Русская ментальность в языке и тексте
Шрифт:
Термин русская идея приписывают Владимиру Соловьеву — это христианская идея вселенской связи людей в теократии. М. В. Ильин верно уточняет происхождение термина как «болезненность заимствования» — звучит не по-русски, напоминает некоторые немецкие выражения, некая гегельянская «вечно движущаяся из самой себя идея» [Ильин 1997: 363 и след.]. Для Достоевского это синтез идеи и ума — народное начало: «Характер нашей будущей деятельности должен быть в высшей степени общечеловеческий», так что «русская идея, может быть, будет синтезом всех тех идей, которые с таким упорством, с таким мужеством развивает Европа в отдельных своих национальностях» и, «может быть, всё враждебное в этих идеях найдет свое примирение и дальнейшее развитие в русской народности». Ничего враждебного другим народом такая русская идея не несет; обычная претензия развивающегося с некоторым запозданием народа на синтез тех достижений, которые уже сформулированы народами, клонящимися к упадку.
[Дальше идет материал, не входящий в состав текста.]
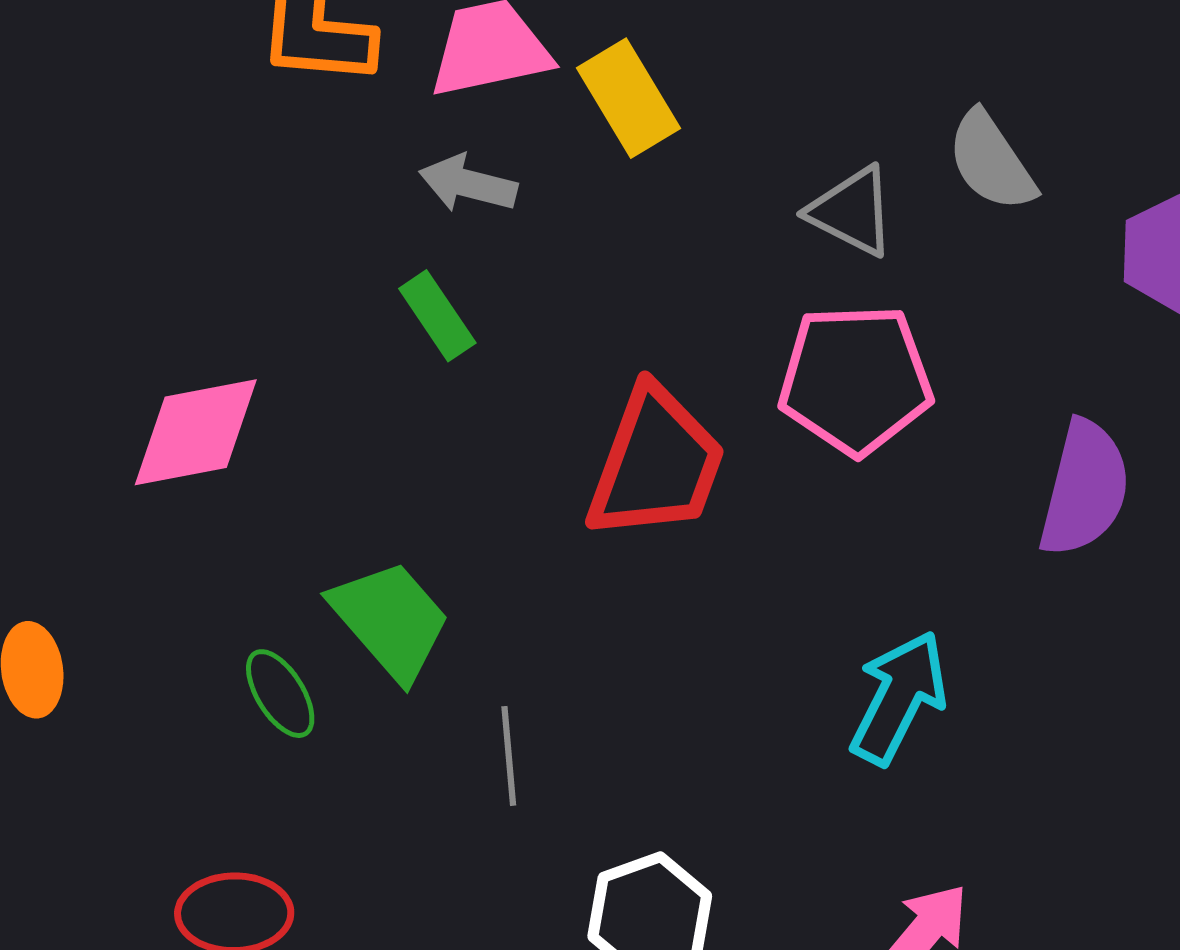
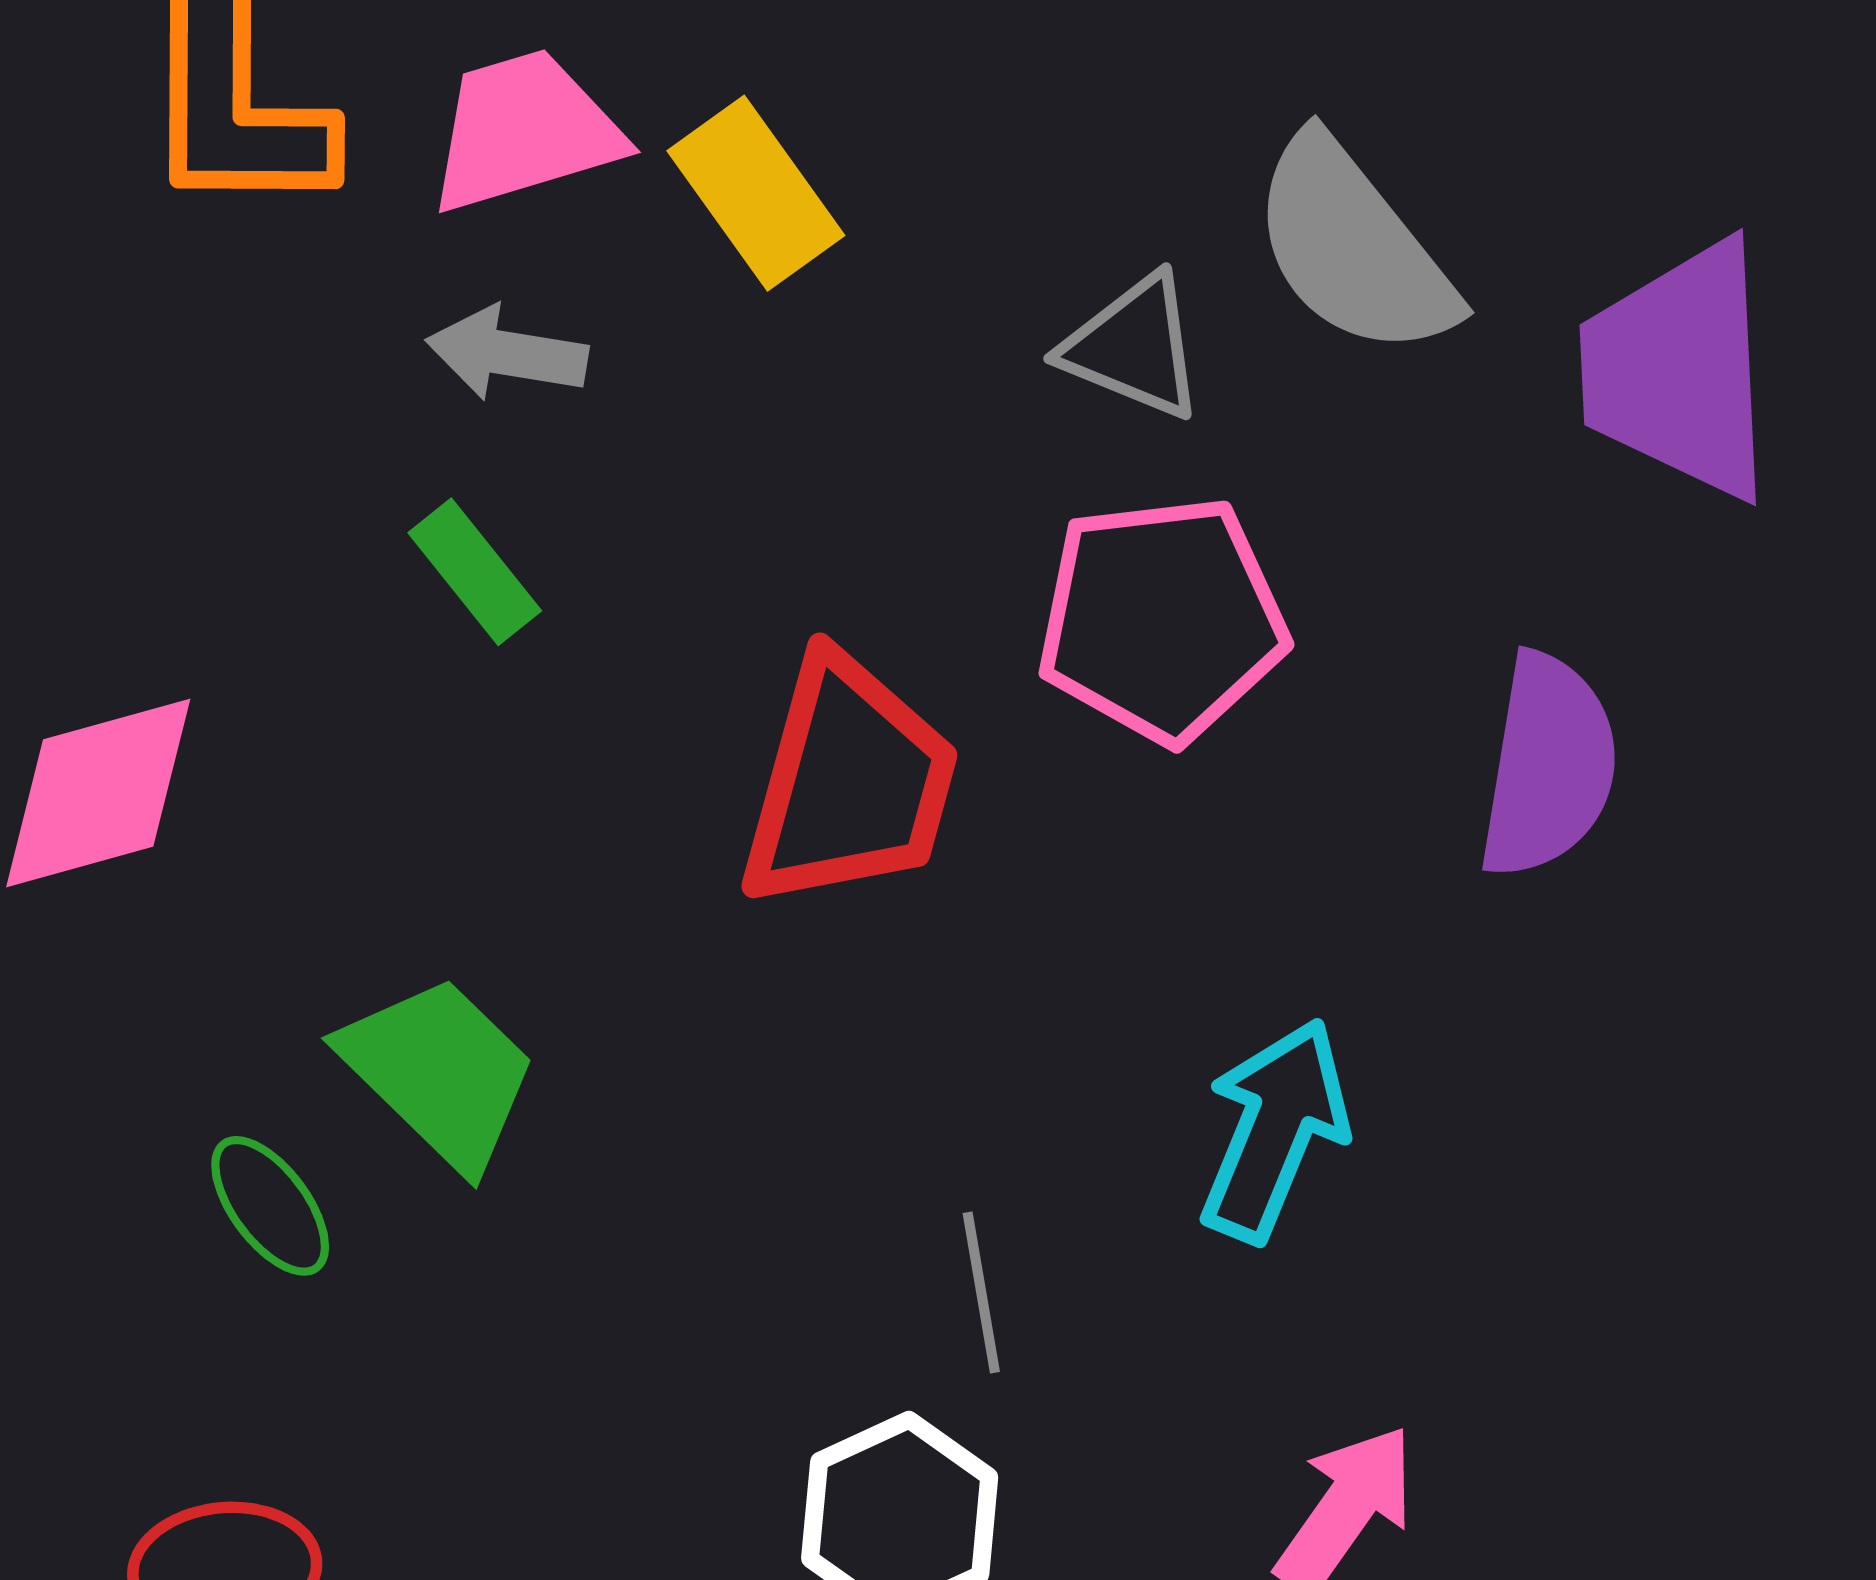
gray semicircle: (991, 161) -> (1353, 247), size x1.4
gray line: (509, 756) -> (981, 1293), moved

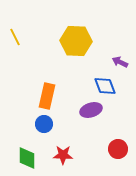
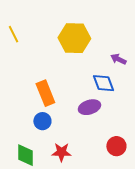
orange rectangle: (47, 96) -> (45, 93), turned -35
Никто не станет отрицать,
М. В. Ильин не без оснований называет эту идею сверхпонятием, в котором сошлось множество традиционных для России представлений о свете, святости, славности славянского мира (света), и подтверждает это мнение ссылкой на выводы В. Н. Топорова, согласно которым русская идея есть нравственный императив русской жизни, ответ на цивилизационный вызов, основными установками которого являются единство в пространстве — в сфере власти (это самодержавие), единство во времени — в народном духе (это народность) и святость — высший нравственный идеал поведения, понятый как жертвенность и всечеловечность (это православие) [Топоров 1995: 264]. «Сверхпонятие» в его проявлении есть, конечно, символ, и как таковой он многозначен, семантически синкретичен и требует истолкования, поскольку не доступен одномерному определению. Русская идея есть «вера в свое цивилизационное предназначение», которая была сформулирована еще в момент зарождения нации (связывают с текстом «Слова о Законе и Благодати» Илариона, середина XI в.) и постоянно развивается в соответствии с условиями жизни. Единственно, что не изменяется в осознании русской идеи, — ее духовная доминанта, которая, скорее всего, и пугает западного обывателя, давно забывшего, что это такое. Постоянные смешки по поводу претензий «русской идеи» связаны с пиаровскими нападками другой нации, претендующей на ту же роль в истории, но духовность подменяющей агрессивностью.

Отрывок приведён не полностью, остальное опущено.